In 2018, a total of 22 decisions were determined by appeals officers, of which 15 were appeals brought by companies and seven by workers. In 18 of these cases the deciding officer had determined that the employment status was class A and in four cases the decision was that the employment status was class S. In all 15 cases appealed by companies, the deciding officer determined that the employment status was class A. The appeals officer determined class A in 11 cases and class S in four. In the seven cases appealed by workers, the deciding officer determined that the employment status was class A in three cases and class S in four cases. The appeals officer determined that class A applied in four cases and class S applied in three cases. Therefore, the appeals officer changed one decision from class S to class A and upheld the deciding officers' decisions in the six other cases.

Whether these appeals are successful or unsuccessful depends on whether one takes the perspective of the company or the worker but over the period from 2018 to 2019, companies were successful in ten out of 29 appeals brought by them, which is approximately one third. Workers were successful in six of the 12 appeals they brought in the same period.
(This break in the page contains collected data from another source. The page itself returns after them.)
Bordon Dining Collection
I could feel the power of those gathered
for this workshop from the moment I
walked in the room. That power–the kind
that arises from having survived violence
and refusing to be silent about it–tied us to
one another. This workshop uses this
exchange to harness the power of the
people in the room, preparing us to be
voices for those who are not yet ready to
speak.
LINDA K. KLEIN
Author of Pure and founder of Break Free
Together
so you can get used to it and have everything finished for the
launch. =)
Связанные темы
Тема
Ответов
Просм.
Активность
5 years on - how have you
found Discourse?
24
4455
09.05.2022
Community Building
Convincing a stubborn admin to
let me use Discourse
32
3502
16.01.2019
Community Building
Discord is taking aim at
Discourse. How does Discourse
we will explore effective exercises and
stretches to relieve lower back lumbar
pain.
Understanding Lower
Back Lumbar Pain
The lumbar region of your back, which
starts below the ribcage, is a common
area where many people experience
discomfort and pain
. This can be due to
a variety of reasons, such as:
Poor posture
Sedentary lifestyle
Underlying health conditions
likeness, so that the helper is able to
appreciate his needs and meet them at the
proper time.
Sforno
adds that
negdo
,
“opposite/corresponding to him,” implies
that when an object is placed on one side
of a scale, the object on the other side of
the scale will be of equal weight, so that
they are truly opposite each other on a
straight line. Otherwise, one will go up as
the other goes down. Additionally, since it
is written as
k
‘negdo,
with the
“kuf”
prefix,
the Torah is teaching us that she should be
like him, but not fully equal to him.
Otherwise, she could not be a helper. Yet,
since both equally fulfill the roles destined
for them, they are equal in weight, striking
It would be very useful for members of the committee to get a copy of that breakdown to help us in our consideration. It would be useful for comparative purposes. Are there any particular economic categories and sectors in which the Department would find a high proportion of appeals? Is there a particularly high proportion in construction or among couriers or IT workers or is it a mixed bag?

Ms Joan Gordon

It is a mixed bag. I have a list of the sectors covered. The appeals mainly refer to one particular person. Of the figures I just provided, one appeal had four people attached and another had three. I am aware of a case prior to 2018 to which 16 workers in a specific category were attached.

In which sector did those 16 workers work?

Ms Joan Gordon

Construction. The sectors involved in appeals, which largely tend to be one-person appeals, include media, journalism, construction, IT consultancy, project management, lecturing, catering, research and development, bookkeeping, retail, driving, car repairs and maintenance, aviation, and tourism services. That is not an exhaustive list. Many of these cases are single-person appeals. We do not have many appeals to which a number or workers are attached in any particular sector. With regard to earlier years, we do not have appeal-specific files. The file belongs to the Department and is returned once the appeal is determined.
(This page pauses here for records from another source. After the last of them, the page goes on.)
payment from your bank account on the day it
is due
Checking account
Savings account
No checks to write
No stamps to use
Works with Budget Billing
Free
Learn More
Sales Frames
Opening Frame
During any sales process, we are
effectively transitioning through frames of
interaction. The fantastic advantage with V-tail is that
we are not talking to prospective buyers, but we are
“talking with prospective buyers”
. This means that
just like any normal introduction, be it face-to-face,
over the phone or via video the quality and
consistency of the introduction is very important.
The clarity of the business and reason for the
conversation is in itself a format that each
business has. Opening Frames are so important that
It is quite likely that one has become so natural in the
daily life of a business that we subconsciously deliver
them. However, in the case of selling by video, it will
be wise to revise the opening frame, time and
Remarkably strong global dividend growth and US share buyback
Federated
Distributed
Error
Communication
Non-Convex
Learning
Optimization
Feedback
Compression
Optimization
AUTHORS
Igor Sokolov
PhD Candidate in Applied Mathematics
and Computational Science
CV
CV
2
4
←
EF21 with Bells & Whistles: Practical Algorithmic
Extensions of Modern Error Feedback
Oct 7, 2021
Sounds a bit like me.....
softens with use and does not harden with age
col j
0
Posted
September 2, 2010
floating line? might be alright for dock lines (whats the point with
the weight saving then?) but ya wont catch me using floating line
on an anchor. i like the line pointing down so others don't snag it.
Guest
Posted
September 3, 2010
It is quite difficult to obtain the data without having all the files returned to us and reading them again from scratch to see what was at issue. We will endeavour to provide statistics for a few more years.

It would be good practice to keep that data. Is that something that the Department is prepared to do?

Ms Joan Gordon

Yes. Absolutely.

With much of the increased activity in the Department, along with that of the new unit which will be established, maintaining the data produced every year and highlighting the trends would be useful exercises.

Ms Joan Gordon

That is our intention. Our management system for files is quite old and limited in terms of how we can categorise. We are actually modernising. A project is under way to build from the business object model implementation, BOMi, platform in the Department. In that context, we do hope to be able to have better codification.

At a previous hearing, Mr. Martin McMahon, referred to the presence of what were described as test cases, which, it has been claimed, have been used to determine the employment status en masse of those who work in courier services. We know that is a matter of contention for the Department. The Department has consistently expressed the view that no such test cases or precedential cases exist. Both Ms Gordon and Mr. Duggan have claimed that every case is considered on its merits, with no reference to a series of cases considered in 1995. Instead, everything is considered on a de novo basis. However, the Department also endeavours to be consistent in terms of the determinations it makes, as well as those decisions made in the appeals process.

Ms Gordon will be aware that evidence was presented to the then Chairman of the Committee of Public Accounts, the late Jim Mitchell, in 2000 when the Comptroller and Auditor General was examining the phenomenon of false self-employment and the consequences for the Exchequer. A senior official in the then Department of Social, Community and Family Affairs made a reference to test cases. Ms Gordon is unequivocal that no such test cases or precedential cases exist for couriers. That is at odds with what Mr. Martin McMahon, who has considerable experience on the front line of this sector, has told this committee.

I made the request that representatives from the Department appear before the committee today in order that we might look under the bonnet in respect of this issue and to understand how it works. We need to address these issues. A serious claim has been made and the Department appears to be challenging that. I want to give Ms Gordon the opportunity to reflect on that and to put on record her perspective and that of the Department on this. This is a view that has been out there for a considerable time. It is a serious issue. A view was expressed at a previous meeting that clearly the social welfare appeals office, under the Department of Employment Affairs and Social Protection, cannot make law. I draw Ms Gordon’s attention to the case involving John Grace Fried Chicken Ltd., which gave rise to the destruction of the then joint labour committee system. The courts were clear that there is one lawmaking body in the Republic, namely, the Houses of the Oireachtas.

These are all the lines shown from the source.